# Camping in the Arctic in March.



## WACHcaribou (Dec 8, 2013)

This was just me and Agnes , doing our March thang.....we were mid hunt when a rock under the snow made all efforts point to getting home.Our bodys and the need for parts demanded such.

Was too bad, as the day before , right before sundown, we crossed tracks with a Bear that was actually raiding our camp gear, so we followed 'em, took the night off and apon recommencing, nailed that rock with our lower left A arm.

soooo we went to the nearest village and to a Smithy type friend of tools and talent......with a 6 foot steel bar, a blow torch and a sledge hammer, we untweeked the tweek from the A arm as best we could and proceeded homeward over the course 3 days at 20 mph, pulling our traps, piling firewoods and breaking camp.Friends came and took our 8 fat Caribou home to Noorvik, so we hauled only 4 home ourselfs.

We had fun though, and , nicely enough , we have a stash of gas down there, and a replacement A arm on my front room floor 

Nothing like being alone with the wife on a Caribou skin sleeping bag in our tepee, skins and meats all done quite well.

500 or so Caribou.....the dark lines and dots in the background are all Caribou, hundreds of small bands we were amongst.
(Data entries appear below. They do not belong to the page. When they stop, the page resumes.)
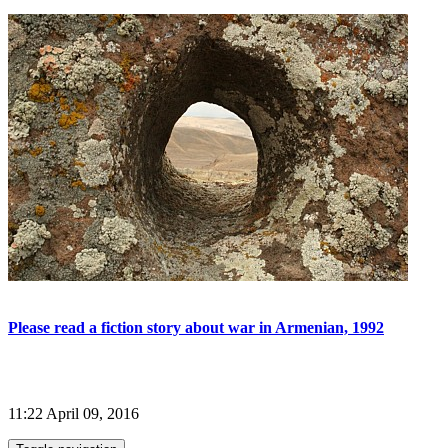
Please read a fiction story about war in Armenian, 1992
11:22 April 09, 2016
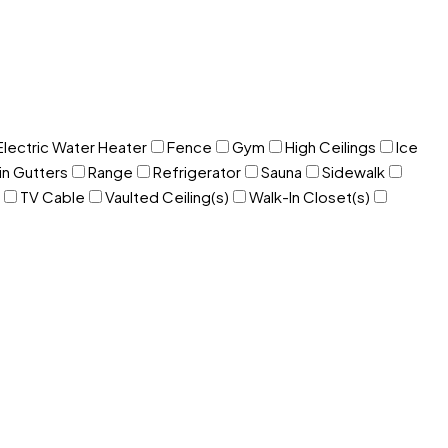
Electric Water Heater
Fence
Gym
High Ceilings
Ice
in Gutters
Range
Refrigerator
Sauna
Sidewalk
TV Cable
Vaulted Ceiling(s)
Walk-In Closet(s)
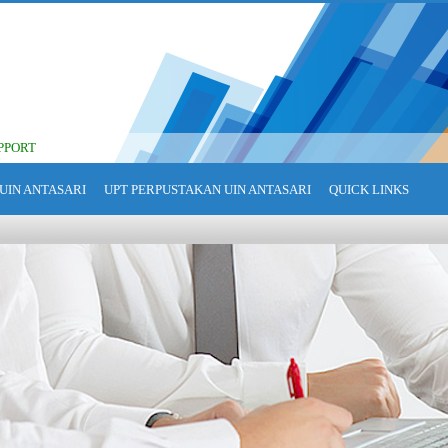
PPORT
UIN ANTASARI
UPT PERPUSTAKAN UIN ANTASARI
QUICK LINKS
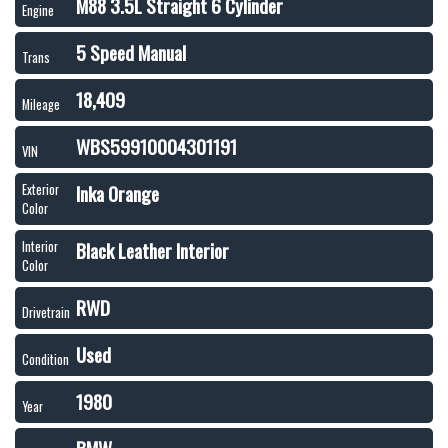
M88 3.5L Straight 6 Cylinder
Engine
5 Speed Manual
Trans
18,409
Mileage
WBS59910004301191
VIN
Inka Orange
Exterior
Color
Black Leather Interior
Interior
Color
RWD
Drivetrain
Used
Condition
1980
Year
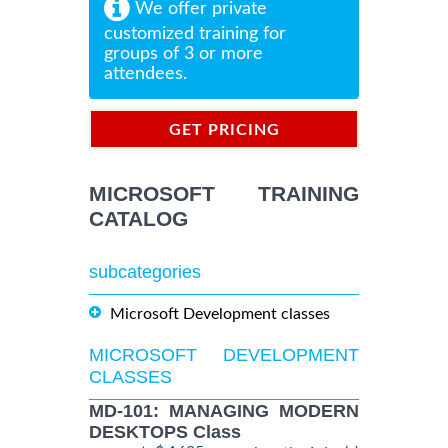
We offer private
customized training for
groups of 3 or more
attendees.
GET PRICING
INFORMATION
MICROSOFT TRAINING
CATALOG
subcategories
Microsoft Development classes
MICROSOFT DEVELOPMENT
CLASSES
MD-101: MANAGING MODERN
DESKTOPS Class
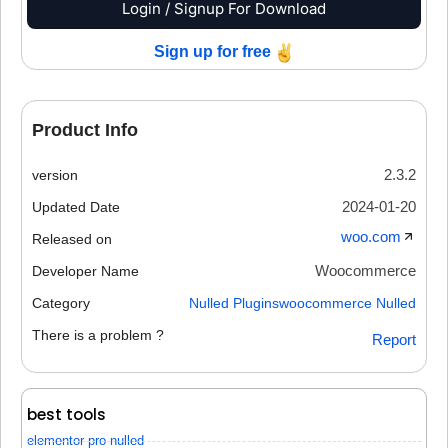
Login / Signup For Download
Sign up for free
Product Info
2.3.2
version
2024-01-20
Updated Date
woo.com
Released on
Woocommerce
Developer Name
Category
Nulled Plugins
woocommerce Nulled
There is a problem ?
Report
best tools
elementor pro nulled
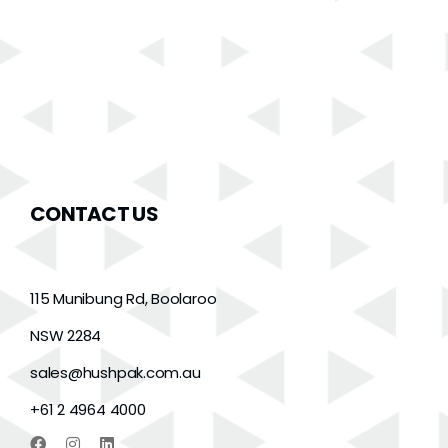
CONTACT US
115 Munibung Rd, Boolaroo
NSW 2284
sales@hushpak.com.au
+61 2 4964 4000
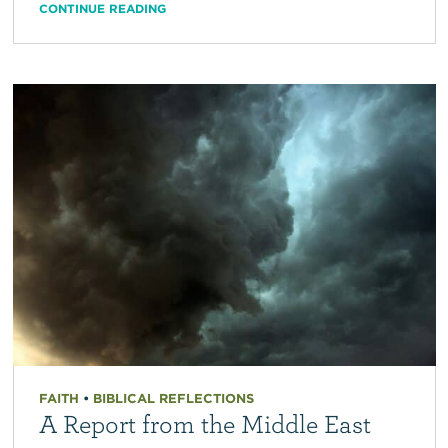
CONTINUE READING
FAITH
•
BIBLICAL REFLECTIONS
A Report from the Middle East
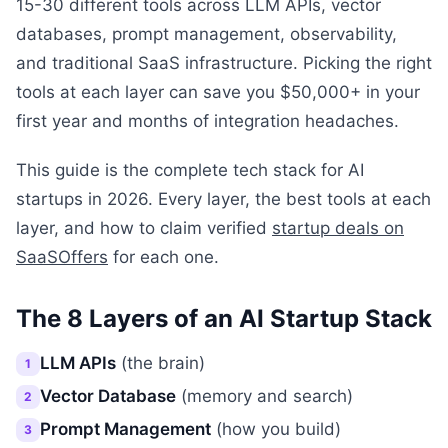
15-30 different tools across LLM APIs, vector
databases, prompt management, observability,
and traditional SaaS infrastructure. Picking the right
tools at each layer can save you $50,000+ in your
first year and months of integration headaches.
This guide is the complete tech stack for AI
startups in 2026. Every layer, the best tools at each
layer, and how to claim verified
startup deals on
SaaSOffers
for each one.
The 8 Layers of an AI Startup Stack
LLM APIs
(the brain)
1
Vector Database
(memory and search)
2
Prompt Management
(how you build)
3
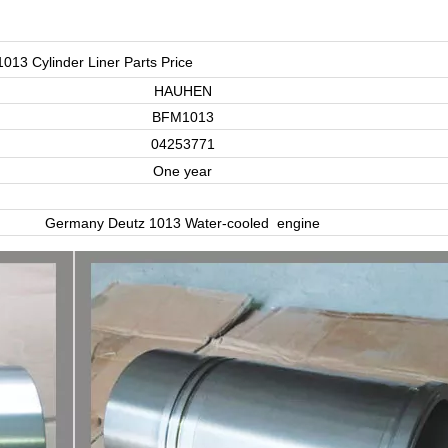
1013 Cylinder Liner Parts Price
HAUHEN
BFM1013
04253771
One year
Germany Deutz 1013 Water-cooled engine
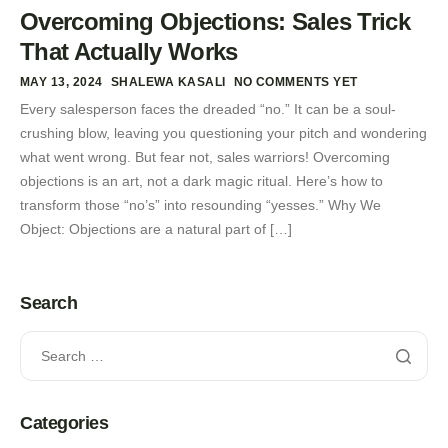
Overcoming Objections: Sales Trick
That Actually Works
MAY 13, 2024
SHALEWA KASALI
NO COMMENTS YET
Every salesperson faces the dreaded “no.” It can be a soul-
crushing blow, leaving you questioning your pitch and wondering
what went wrong. But fear not, sales warriors! Overcoming
objections is an art, not a dark magic ritual. Here’s how to
transform those “no’s” into resounding “yesses.” Why We
Object: Objections are a natural part of […]
Search
Categories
Our friendly neighborhood Brown Bear chewed up a cashe of camping equipment we left behind the day before. Chewed up a steel rifle case that stayed locked, our cooking pot set, 2 5 gallon gas jugs that were full (he musta loved that stuff) and he popped a propane 1 lb'r......wish I seen that! he musta been hungry as he ate our food box, plastic tape, cardboard and all, with frozen Caribou meats, dryed fishes, bread, chocolate and coffee.
We had left the gear because we were planning a Mountain top steak out for 3 or so days, when less than 5 miles from camp we became swamped in Caribou. Agnes dropped the fat females we were after and the load back to camp filled the sled. we had worked till dark and that Bear hit our cashe first, then the gutpiles and stack of discarded Caribou hides from the catch....

Then he buried the mess ~~LOL!!~~ and we hit his trail.




I set traps and gatherd fire wood for the upcomming Spring. Gots lotsa Fox's, and one day, whilst wacking wood on the beachside, the wife rode ourt and came back with a nice Kusigiq type Seal. We rode out and I took her picture, but we left the Seal by the wood pile ~~LOL!!~~






Same 'ol tepee, same **** great hunting grounds.


----------



## Tirediron (Jul 12, 2010)

Thank you for posting this thread, you look happy and comfortable in conditions that would kill most people.


----------



## helicopter5472 (Feb 25, 2013)

Nice pictures, quite an adventure. Thanks for the post...


----------



## camo2460 (Feb 10, 2013)

What a life, I'm jealous. Thank you.


----------



## WACHcaribou (Dec 8, 2013)

Thanx, Im glad you like it. 

Soon our camping and travels will be in more episodes of Life Below Zero, and more of the tenting they glossed over last year, but this is our normal selfs.


----------



## catdog6949 (Apr 25, 2012)

*I'll Second that......*

Wow;

Yes I and my Partner, are big fan of Life Below Zero ! Thankyou for Posting! Your Living the Life, we are Saving up too Live! You two Are Wonderfull!

Cat and Sleepy Turtle (in Seattle, for Now)  :congrat:


----------



## bacpacker (Jul 15, 2011)

We record every episode to watch when time permits. It's one of our favorite shows.


----------



## musketjim (Dec 7, 2011)

Living the dream in AK. Well done.

"The whole world sucks, America sucks a lot less and Alaska don't suck at all"


----------